Sacchi sostiene che l’Inter stia ‘imbrogliando’ accumulando debiti per vincere il titolo del 23-24.
Il leggendario ex allenatore Arrigo Sacchi ha avuto parole dure per l’Inter, ritenendo che vincere titoli “contrarre debiti” equivale a “barare”.
Il Nerazzurri è a sole settimane dal garantire matematicamente il loro 20° Scudetto, avendo sembrato superiori ai rivali in Serie A in questa stagione. Dietro il successo sportivo, però, c’è una crescente preoccupazione, poiché si avvicina la scadenza del prestito di Oaktree.
Il presidente dell’Inter Steven Zhang deve restituire il fondo di investimento statunitense oltre 350 milioni di euro entro il 20 maggio, altrimenti rischia di perdere il controllo del club. Le trattative sono in corso per un nuovo accordo che potrebbe prolungare la scadenza del prestito di uno o due anni.
Sacchi ha avuto parole dure per l’Inter parlando a Corriere Adriatico tramite Calciomercato.com, criticando lo stato delle finanze nel calcio italiano moderno.
“La tendenza in Italia è diventare più furbi per raggiungere l’obiettivo, non è giusto. Dobbiamo uscire da questa situazione, altrimenti resteremo sempre in questa crisi. Vincere contrarre debiti significa barare. L’Inter sta barando? Sì.”
L’ex allenatore ha avuto grandi elogi per l’allenatore del Nerazzurri, Simone Inzaghi, anche se le cose sono andate storte contro l’Atletico Madrid in Champions League questa stagione.
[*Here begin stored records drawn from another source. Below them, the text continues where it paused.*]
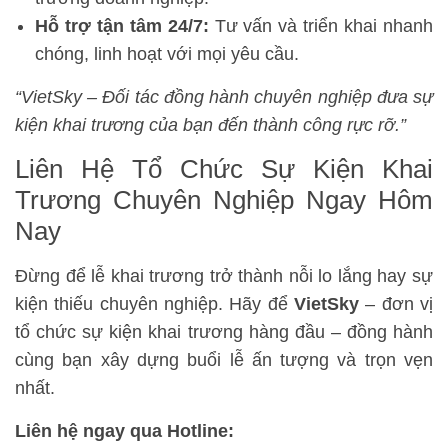
Hỗ trợ tận tâm 24/7:
Tư vấn và triển khai nhanh
chóng, linh hoạt với mọi yêu cầu.
“VietSky – Đối tác đồng hành chuyên nghiệp đưa sự
kiện khai trương của bạn đến thành công rực rỡ.”
Liên Hệ Tổ Chức Sự Kiện Khai
Trương Chuyên Nghiệp Ngay Hôm
Nay
Đừng để lễ khai trương trở thành nỗi lo lắng hay sự
kiện thiếu chuyên nghiệp. Hãy để
VietSky
– đơn vị
tổ chức sự kiện khai trương hàng đầu – đồng hành
cùng bạn xây dựng buổi lễ ấn tượng và trọn vẹn
nhất.
Liên hệ ngay qua Hotline:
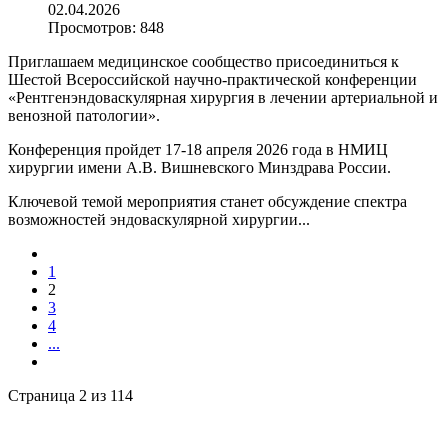
02.04.2026
Просмотров:
848
Приглашаем медицинское сообщество присоединиться к
Шестой Всероссийской научно-практической конференции
«Рентгенэндоваскулярная хирургия в лечении артериальной и
венозной патологии».
Конференция пройдет 17-18 апреля 2026 года в НМИЦ
хирургии имени А.В. Вишневского Минздрава России.
Ключевой темой мероприятия станет обсуждение спектра
возможностей эндоваскулярной хирургии...
1
2
3
4
...
Страница 2 из 114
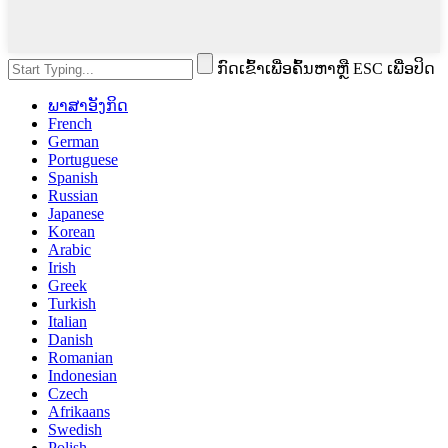
ກົດເຂົ້າເພື່ອຄົ້ນຫາຫຼື ESC ເພື່ອປິດ
ພາສາອັງກິດ
French
German
Portuguese
Spanish
Russian
Japanese
Korean
Arabic
Irish
Greek
Turkish
Italian
Danish
Romanian
Indonesian
Czech
Afrikaans
Swedish
Polish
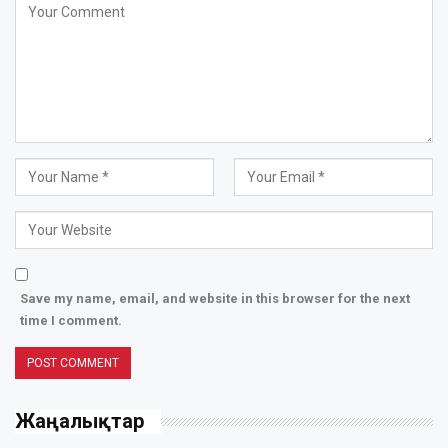
Save my name, email, and website in this browser for the next
time I comment.
Жаңалықтар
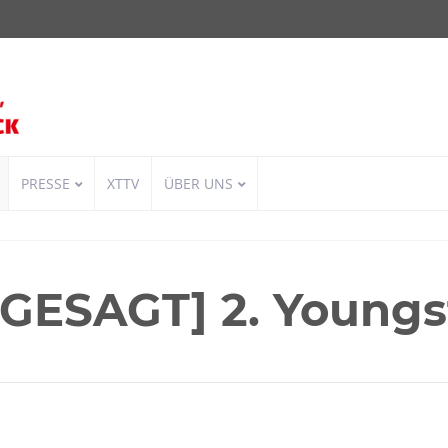
PRESSE
XTTV
ÜBER UNS
GESAGT] 2. Youngst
“Si è evoluto, è cresciuto molto. Penso che sia sulla strada giusta. Mi dispiace solo per quella partita contro l’Atletico Madrid, dove abbiamo perso in Champions League. Le squadre spagnole devono essere attaccate, a un certo punto hanno schierato sei difensori, consegnandosi agli avversari.”
Infine, Sacchi ha parlato del lavoro del ct italiano Luciano Spalletti e di altri allenatori in Serie A.
“È come me, può fare bene. Mi vedo molto in lui, ma non è l’unico. Apprezzo Sarri, Gasperini, Italiano e Pioli. In Italia oggi si tratta solo di tattica, stiamo solo aspettando l’errore dell’avversario.
“I padri fondatori hanno inventato il calcio come uno sport offensivo e di squadra, in Italia l’abbiamo trasformato in uno individuale e difensivo. Ci troviamo di fronte a un paradosso.
“Il buon allenatore dà un gioco, aiuta i giocatori a migliorare, è un regista aggiunto. Negli anni ’80 avrei potuto allenare l’Ancona, ma mia moglie è stata determinante nel farmi andare a Parma.”